The player’s past medical history included prior stress fractures of both the tibia and fibula.  She had been amenorrhoeic for five years, since starting an elite training programme at her current club.

Findings
An x-ray series, taken about three weeks after the onset of pain, is normal with no fracture or periosteal reaction seen. The MRI sequences show that there is a transverse low signal fracture line through the distal diaphysis of the right 5th metatarsal. There is surrounding, low signal periosteal mineralisation, consistent with a subacute stress fracture. There is extensive bone marrow oedema throughout the distal metaphysis and the entire diaphysis of the 5th metatarsal.  Bone marrow signal elsewhere is preserved.

Discussion
After some discussion about the treatment options, this player was managed with a six week period of immobilisation followed by a return to football over a further six weeks. At this point she hadachieved both clinical and radiological union. Given the history of amenorrhoea and that this was her third stress fracture, a DEXA scan was conducted.  She was noted to have bone marrow density that was low for age. She was seen by a dietician and has ongoing follow-up with an inter-disciplinary team to monitor her energy availability.

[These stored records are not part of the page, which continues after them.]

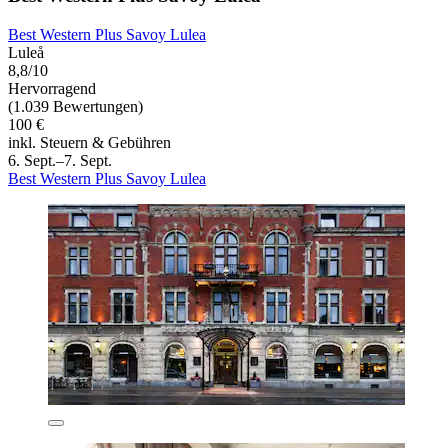
Best Western Plus Savoy Lulea
Luleå
8,8/10
Hervorragend
(1.039 Bewertungen)
100 €
inkl. Steuern & Gebühren
6. Sept.–7. Sept.
Best Western Plus Savoy Lulea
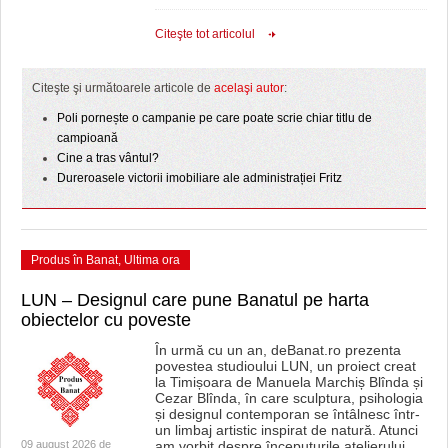
Citeşte tot articolul
Citeşte şi următoarele articole de
acelaşi autor
:
Poli pornește o campanie pe care poate scrie chiar titlu de
campioană
Cine a tras vântul?
Dureroasele victorii imobiliare ale administrației Fritz
Produs în Banat
,
Ultima ora
LUN – Designul care pune Banatul pe harta
obiectelor cu poveste
În urmă cu un an, deBanat.ro prezenta
povestea studioului LUN, un proiect creat
la Timișoara de Manuela Marchiș Blînda și
Cezar Blînda, în care sculptura, psihologia
și designul contemporan se întâlnesc într-
un limbaj artistic inspirat de natură. Atunci
09 august 2026 de
am vorbit despre începuturile atelierului,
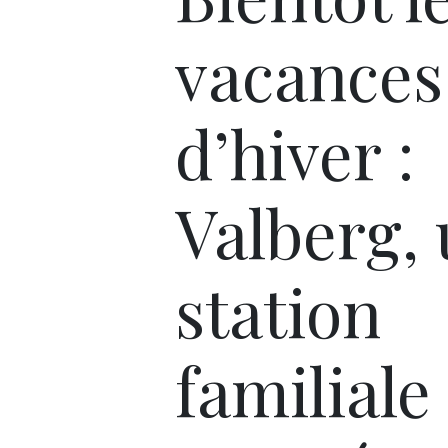
vacances
d’hiver :
Valberg,
station
familiale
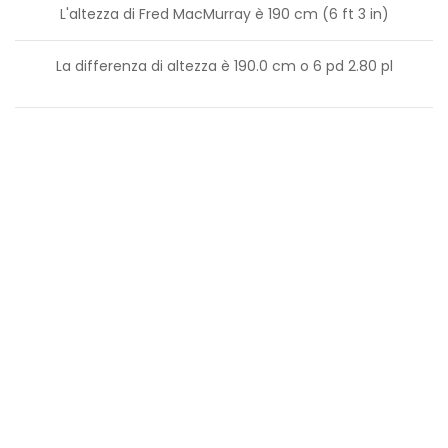
L'altezza di Fred MacMurray è 190 cm (6 ft 3 in)
La differenza di altezza è
190.0
cm o
6
pd
2.80
pl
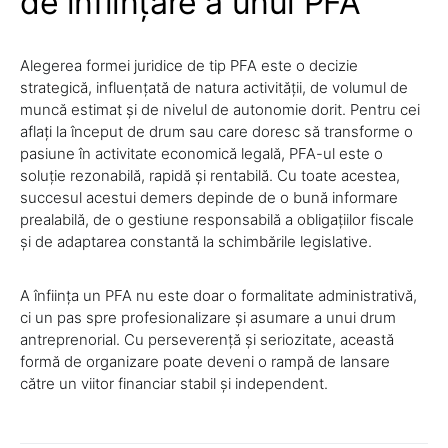
de înființare a unui PFA
Alegerea formei juridice de tip PFA este o decizie
strategică, influențată de natura activității, de volumul de
muncă estimat și de nivelul de autonomie dorit. Pentru cei
aflați la început de drum sau care doresc să transforme o
pasiune în activitate economică legală, PFA-ul este o
soluție rezonabilă, rapidă și rentabilă. Cu toate acestea,
succesul acestui demers depinde de o bună informare
prealabilă, de o gestiune responsabilă a obligațiilor fiscale
și de adaptarea constantă la schimbările legislative.
A înființa un PFA nu este doar o formalitate administrativă,
ci un pas spre profesionalizare și asumare a unui drum
antreprenorial. Cu perseverență și seriozitate, această
formă de organizare poate deveni o rampă de lansare
către un viitor financiar stabil și independent.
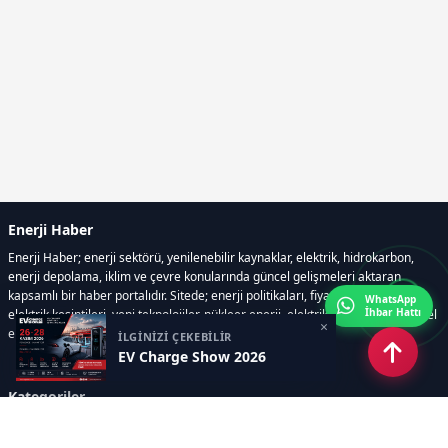
Enerji Haber
Enerji Haber; enerji sektörü, yenilenebilir kaynaklar, elektrik, hidrokarbon,
enerji depolama, iklim ve çevre konularında güncel gelişmeleri aktaran
kapsamlı bir haber portalıdır. Sitede; enerji politikaları, fiyat hareketleri,
WhatsApp
İhbar Hattı
elektrik kesintileri, yeni teknolojiler, nükleer enerji, elektrikli araçlar ve küresel
×
enerji krizleri gibi başlıklar öne çıkar.
İLGİNİZİ ÇEKEBİLİR
EV Charge Show 2026
Kategoriler
GÜNDEM
YENİLENEBİLİR ENERJİ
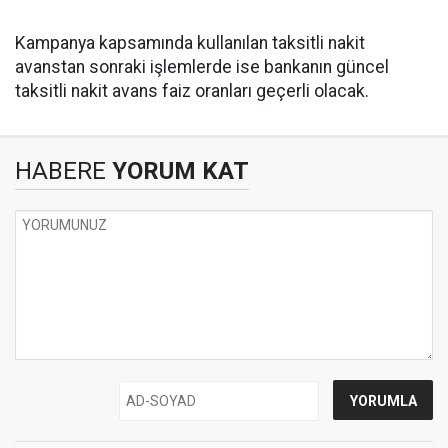
Kampanya kapsamında kullanılan taksitli nakit
avanstan sonraki işlemlerde ise bankanın güncel
taksitli nakit avans faiz oranları geçerli olacak.
HABERE
YORUM KAT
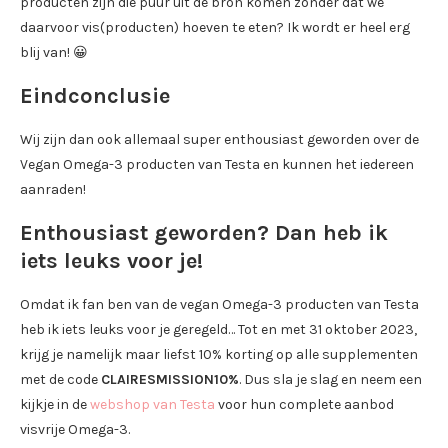
producten zijn die puur uit de bron komen zonder dat we
daarvoor vis(producten) hoeven te eten? Ik wordt er heel erg
blij van! 😀
Eindconclusie
Wij zijn dan ook allemaal super enthousiast geworden over de
Vegan Omega-3 producten van Testa en kunnen het iedereen
aanraden!
Enthousiast geworden? Dan heb ik
iets leuks voor je!
Omdat ik fan ben van de vegan Omega-3 producten van Testa
heb ik iets leuks voor je geregeld… Tot en met 31 oktober 2023,
krijg je namelijk maar liefst 10% korting op alle supplementen
met de code
CLAIRESMISSION10%
. Dus sla je slag en neem een
kijkje in de
webshop van Testa
voor hun complete aanbod
visvrije Omega-3.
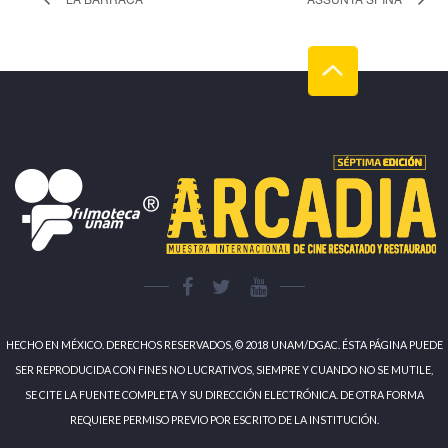
HECHO EN MÉXICO. DERECHOS RESERVADOS, © 2018 UNAM/DGAC. ÉSTA PÁGINA PUEDE
SER REPRODUCIDA CON FINES NO LUCRATIVOS, SIEMPRE Y CUANDO NO SE MUTILE,
SE CITE LA FUENTE COMPLETA Y SU DIRECCIÓN ELECTRÓNICA. DE OTRA FORMA
REQUIERE PERMISO PREVIO POR ESCRITO DE LA INSTITUCIÓN.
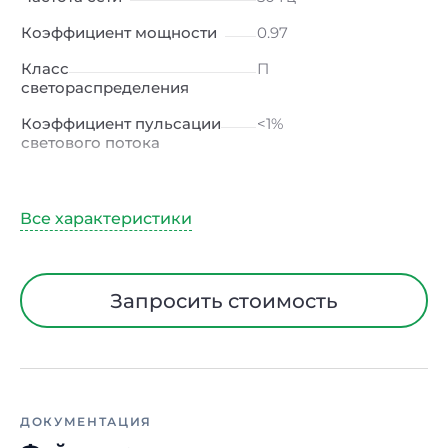
Коэффициент мощности
0.97
Класс
П
светораспределения
Коэффициент пульсации
<1%
светового потока
Индекс цветопередачи
≥80 Ra
Тип кривой силы света
Г (глубокая)
Угол рассеивания
60ᵒх110ᵒ
Климатическое
УХЛ2
Запросить стоимость
исполнение
Диапазон рабочих
от -40 до +50 ℃
температур
Тип рассеивателя
Линза
ДОКУМЕНТАЦИЯ
Класс защиты от
I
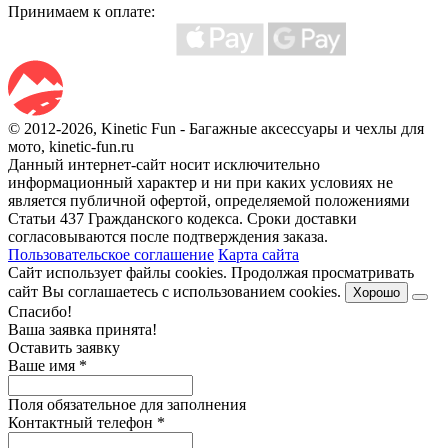
Принимаем к оплате:
© 2012-2026, Kinetic Fun - Багажные аксессуары и чехлы для
мото, kinetic-fun.ru
Данный интернет-сайт носит исключительно
информационный характер и ни при каких условиях не
является публичной офертой, определяемой положениями
Статьи 437 Гражданского кодекса. Сроки доставки
согласовываются после подтверждения заказа.
Пользовательское соглашение
Карта сайта
Сайт использует файлы cookies. Продолжая просматривать
сайт Вы соглашаетесь с использованием cookies.
Хорошо
Спасибо!
Ваша заявка принята!
Оставить заявку
Ваше имя
*
Поля обязательное для заполнения
Контактный телефон
*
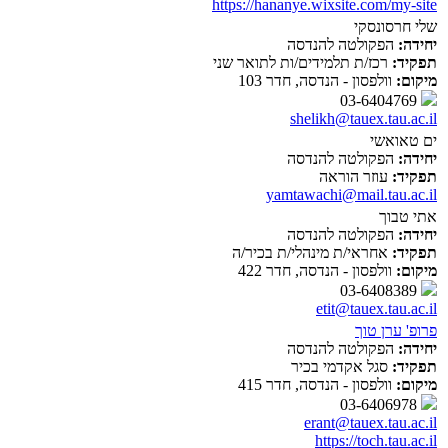
https://hananye.wixsite.com/my-site
שלי חרסונסקי
יחידה:
הפקולטה להנדסה
תפקיד:
רכז/ת תלמידים/ות לתואר שני
מיקום:
וולפסון - הנדסה, חדר 103
03-6404769
shelikh@tauex.tau.ac.il
ים טאואשי
יחידה:
הפקולטה להנדסה
תפקיד:
עוזר הוראה
yamtawachi@mail.tau.ac.il
אתי טבוך
יחידה:
הפקולטה להנדסה
תפקיד:
אחראי/ת מינהלי/ת בכיר/ה
מיקום:
וולפסון - הנדסה, חדר 422
03-6408389
etit@tauex.tau.ac.il
פרופ' ערן טוך
יחידה:
הפקולטה להנדסה
תפקיד:
סגל אקדמי בכיר
מיקום:
וולפסון - הנדסה, חדר 415
03-6406978
erant@tauex.tau.ac.il
https://toch.tau.ac.il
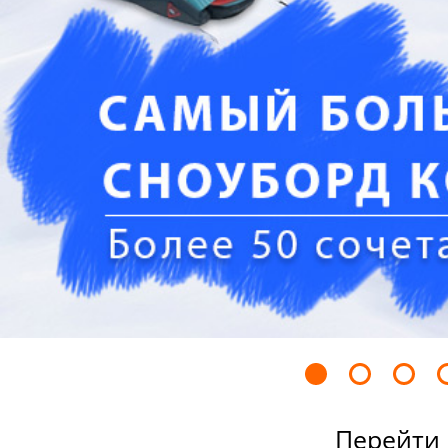
Перейти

In general terms fractures of the fifth metatarsal can occur at three sites. These are the tuberosity, the junction of the metaphysis and diaphysis (what is generally referred to as a Jones fracture) or the diaphysis. Fractures of the tuberosity are generally benign and tend to heal predictably. They are caused by an avulsion injury from the pull of the lateral band of the plantar fascia or of the peroneus brevis tendon during plantarflexion and inversion of the foot. These injuries are generally treated with a short period of immobilisation and a progressive return to activity. A Jones fracture occurs at the junction of the metaphysis and diaphysis, approximately 1.5cm from the proximal end of the bone. These injuries are classically the result of an acute inversion and plantarflexion injury. There is a high incidence of non-union and they generally require either 6-8 weeks of non-weight bearing cast immobilisation or early fixation. Most stress fractures, as illustrated in this case, generally involve the diaphysis. This usually occurs distal to the 4th/5th intermetatarsal joint. Surgical stabilisation may be required as these can be difficult to heal with conservative management.

Important notice
FIFA does not bear any responsibility for the accuracy and completeness of any information provided in the “Radiology Review” features and cannot be held liable with regard to the information provided or any acts or omissions occurring on the basis of this information.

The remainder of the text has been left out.